00:31:37.000 | >> Yeah, there's a lot of variations of BERT, so I can imagine they pick -- they only pick
00:31:45.680 | a selected few for specific reasons.
00:31:47.240 | They do mention in the paper why they pick a couple of them.
00:31:51.400 | So the BERT or the Roberta and also obviously the base BERT, but they definitely could have
00:32:03.560 | gone or maybe just left it for the reader to do a bit more testing and put stuff out
00:32:09.160 | there.
00:32:12.160 | >> Sorry, I didn't -- your audio cut out for a bit.
00:32:26.880 | I didn't hear what you said.
00:32:27.880 | >> Oh, sorry.
00:32:28.880 | I was saying that I appreciate that you put the NDCG explainer there, the link.
00:32:34.580 | >> It's a ranking similarity thing.
00:32:37.120 | Yeah.
00:32:38.120 | Yeah.
00:32:39.120 | I just -- I feel like they could just say ranking score and then, you know, footnote
00:32:43.400 | NDCG, but it's the same thing.
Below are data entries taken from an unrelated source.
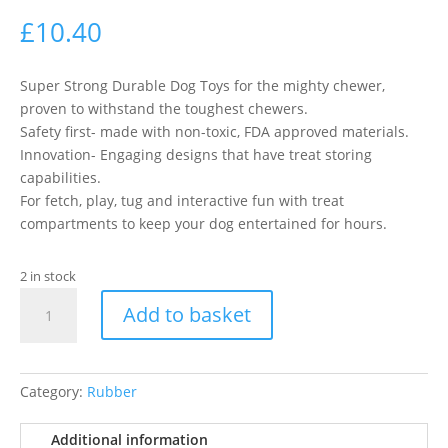
£
10.40
Super Strong Durable Dog Toys for the mighty chewer,
proven to withstand the toughest chewers.
Safety first- made with non-toxic, FDA approved materials.
Innovation- Engaging designs that have treat storing
capabilities.
For fetch, play, tug and interactive fun with treat
compartments to keep your dog entertained for hours.
2 in stock
Bionic
Add to basket
Urban
Stick
Med
23Cm
Category:
Rubber
quantity
Additional information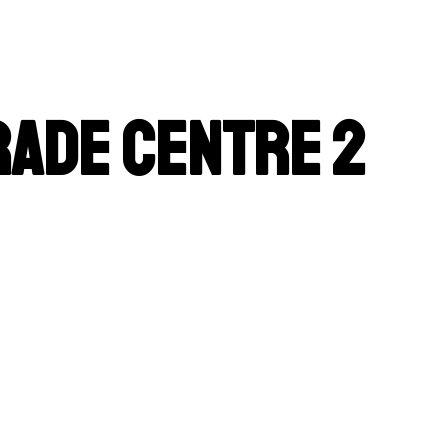
rade Centre 2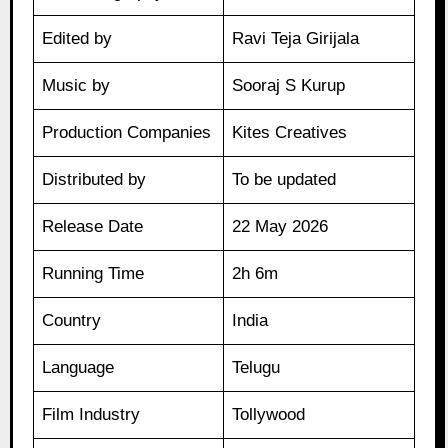
Edited by
Ravi Teja Girijala
Music by
Sooraj S Kurup
Production Companies
Kites Creatives
Distributed by
To be updated
Release Date
22 May 2026
Running Time
2h 6m
Country
India
Language
Telugu
Film Industry
Tollywood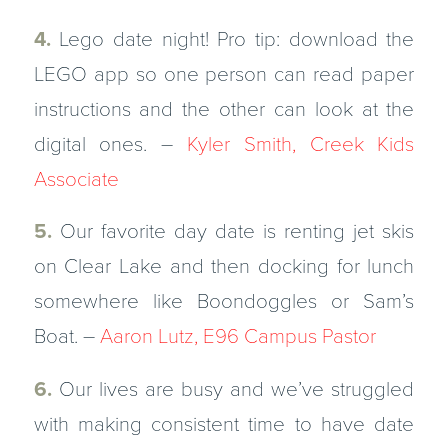
4.
Lego date night! Pro tip: download the
LEGO app so one person can read paper
instructions and the other can look at the
digital ones. –
Kyler Smith, Creek Kids
Associate
5.
Our favorite day date is renting jet skis
on Clear Lake and then docking for lunch
somewhere like Boondoggles or Sam’s
Boat. –
Aaron Lutz, E96 Campus Pastor
6.
Our lives are busy and we’ve struggled
with making consistent time to have date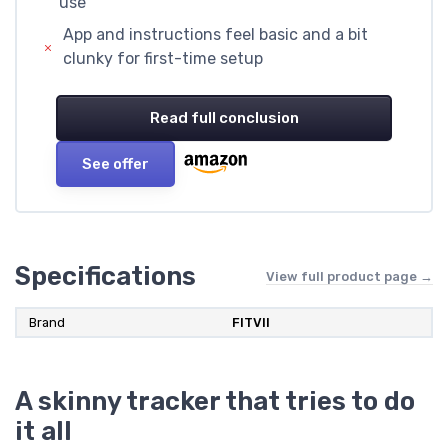
use
App and instructions feel basic and a bit
clunky for first-time setup
Read full conclusion
See offer
Specifications
View full product page →
Brand
FITVII
A skinny tracker that tries to do
it all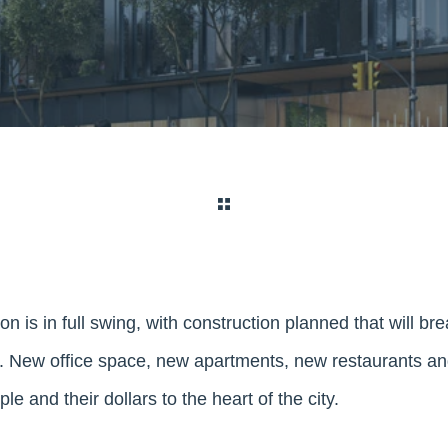
on is in full swing, with construction planned that will br
New office space, new apartments, new restaurants and 
e and their dollars to the heart of the city.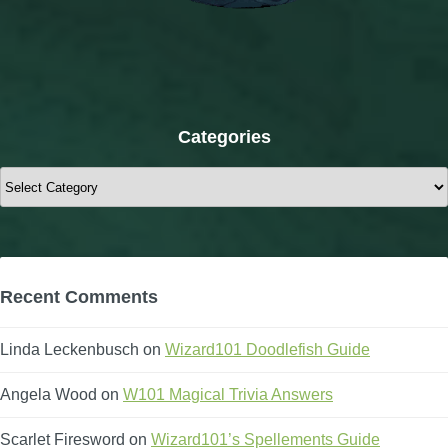
Categories
Categories
Recent Comments
Linda Leckenbusch
on
Wizard101 Doodlefish Guide
Angela Wood
on
W101 Magical Trivia Answers
Scarlet Firesword
on
Wizard101’s Spellements Guide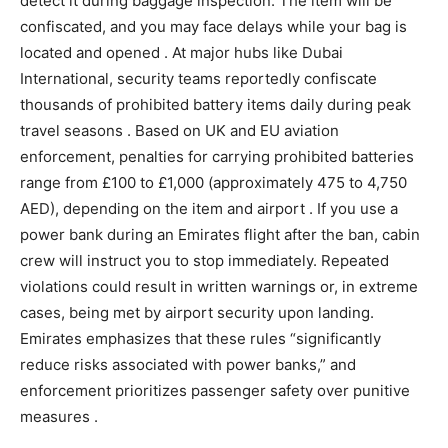
detect it during baggage inspection. The item will be
confiscated, and you may face delays while your bag is
located and opened . At major hubs like Dubai
International, security teams reportedly confiscate
thousands of prohibited battery items daily during peak
travel seasons . Based on UK and EU aviation
enforcement, penalties for carrying prohibited batteries
range from £100 to £1,000 (approximately 475 to 4,750
AED), depending on the item and airport . If you use a
power bank during an Emirates flight after the ban, cabin
crew will instruct you to stop immediately. Repeated
violations could result in written warnings or, in extreme
cases, being met by airport security upon landing.
Emirates emphasizes that these rules “significantly
reduce risks associated with power banks,” and
enforcement prioritizes passenger safety over punitive
measures .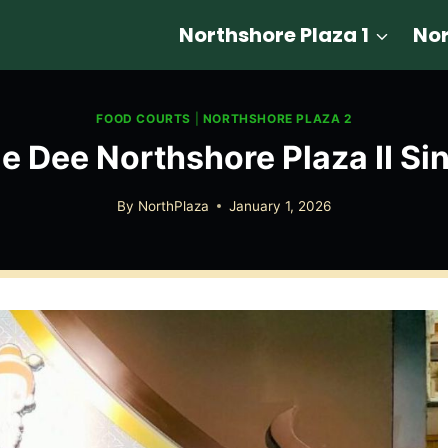
Northshore Plaza 1
Nor
FOOD COURTS
|
NORTHSHORE PLAZA 2
ae Dee Northshore Plaza II Si
By
NorthPlaza
January 1, 2026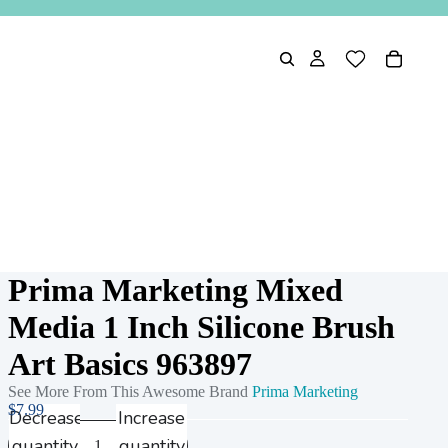
Prima Marketing Mixed
Media 1 Inch Silicone Brush
Art Basics 963897
See More From This Awesome Brand
Prima Marketing
$7.99
Decrease
Increase
quantity
quantity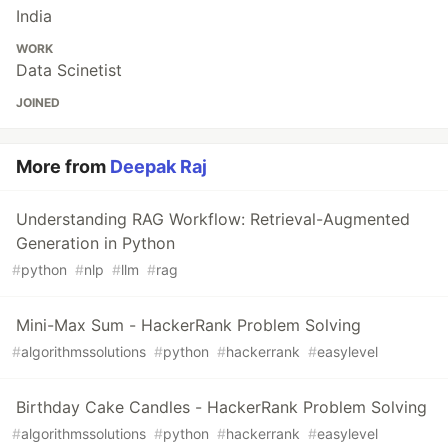
India
WORK
Data Scinetist
JOINED
More from
Deepak Raj
Understanding RAG Workflow: Retrieval-Augmented
Generation in Python
#
python
#
nlp
#
llm
#
rag
Mini-Max Sum - HackerRank Problem Solving
#
algorithmssolutions
#
python
#
hackerrank
#
easylevel
Birthday Cake Candles - HackerRank Problem Solving
#
algorithmssolutions
#
python
#
hackerrank
#
easylevel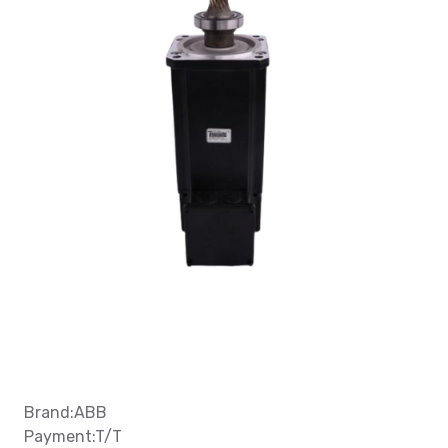
Brand:ABB
Payment:T/T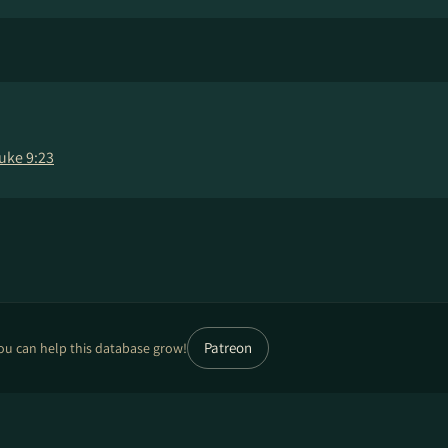
uke 9:23
Patreon
ou can help this database grow!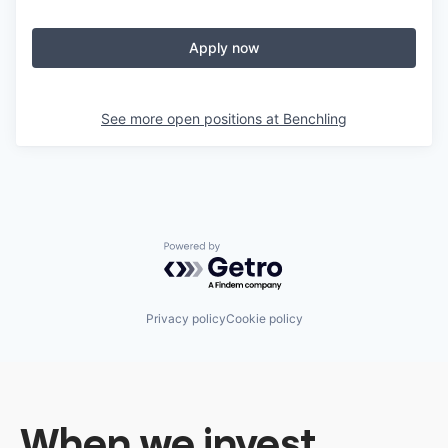
Apply now
See more open positions at
Benchling
Powered by Getro.com
Privacy policy
Cookie policy
When we invest,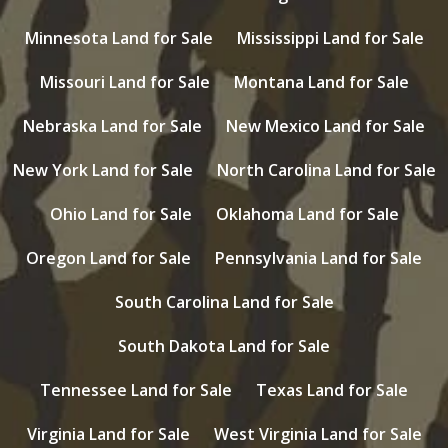
Minnesota Land for Sale
Mississippi Land for Sale
Missouri Land for Sale
Montana Land for Sale
Nebraska Land for Sale
New Mexico Land for Sale
New York Land for Sale
North Carolina Land for Sale
Ohio Land for Sale
Oklahoma Land for Sale
Oregon Land for Sale
Pennsylvania Land for Sale
South Carolina Land for Sale
South Dakota Land for Sale
Tennessee Land for Sale
Texas Land for Sale
Virginia Land for Sale
West Virginia Land for Sale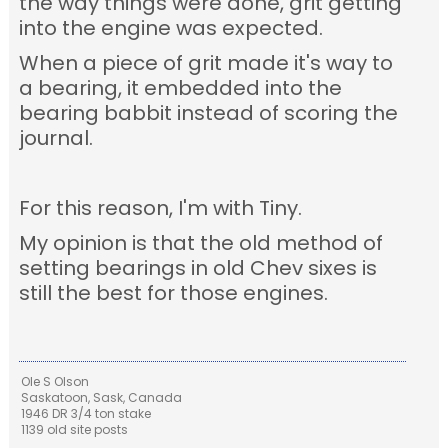
the way things were done, grit getting
into the engine was expected.
When a piece of grit made it's way to
a bearing, it embedded into the
bearing babbit instead of scoring the
journal.
For this reason, I'm with Tiny.
My opinion is that the old method of
setting bearings in old Chev sixes is
still the best for those engines.
Ole S Olson
Saskatoon, Sask, Canada
1946 DR 3/4 ton stake
1139 old site posts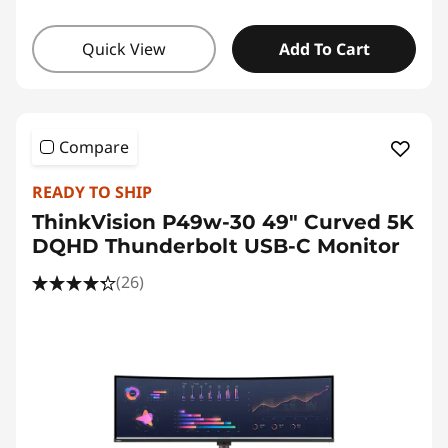
Quick View
Add To Cart
Compare
READY TO SHIP
ThinkVision P49w-30 49" Curved 5K
DQHD Thunderbolt USB-C Monitor
(26)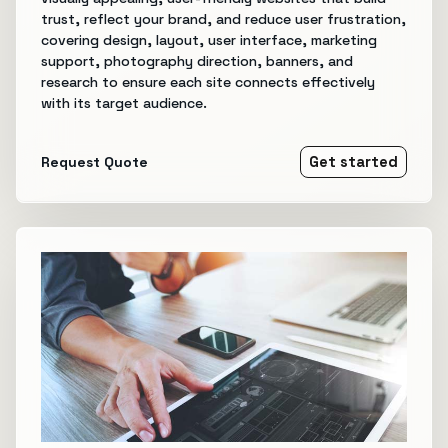
trust, reflect your brand, and reduce user frustration,
covering design, layout, user interface, marketing
support, photography direction, banners, and
research to ensure each site connects effectively
with its target audience.
Request Quote
Get started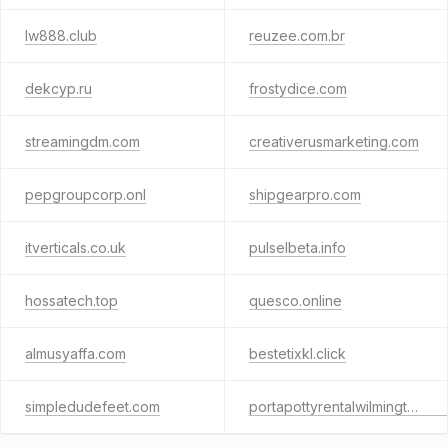
lw888.club
reuzee.com.br
dekcyp.ru
frostydice.com
streamingdm.com
creativerusmarketing.com
pepgroupcorp.onl
shipgearpro.com
itverticals.co.uk
pulselbeta.info
hossatech.top
quesco.online
almusyaffa.com
bestetixkl.click
simpledudefeet.com
portapottyrentalwilmingtonnc.com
00:32:46.400 | It's always hard to remember all these things when you have -- you don't live in this world
00:32:50.840 | all the time.
00:32:54.600 | I think we have Benjamin who said that he wanted to talk after we finish recording.
00:33:02.720 | I really recommend reading the blog post.
00:33:05.840 | That was very much more my level.
00:33:09.440 | I don't really get involved in the training side.
00:33:11.320 | I just want to see -- understand what I need to know as a user of the thing.
00:33:16.040 | And then potentially as a fine tuner, you know, for stuff.
00:33:19.280 | So but I think like a very major advance, I think it's going to be a workhorse tool.
00:33:24.640 | So like I think multiple of us picked this last week and for good reason.
00:33:28.520 | So I think we're happy to cut over to the offline part of the Convo, unless anyone else
00:33:34.120 | has things to share.
00:33:37.600 | Okay.
00:33:38.600 | All right.
00:33:39.600 | I will pause recording and then Ben, Benjamin, you can come up.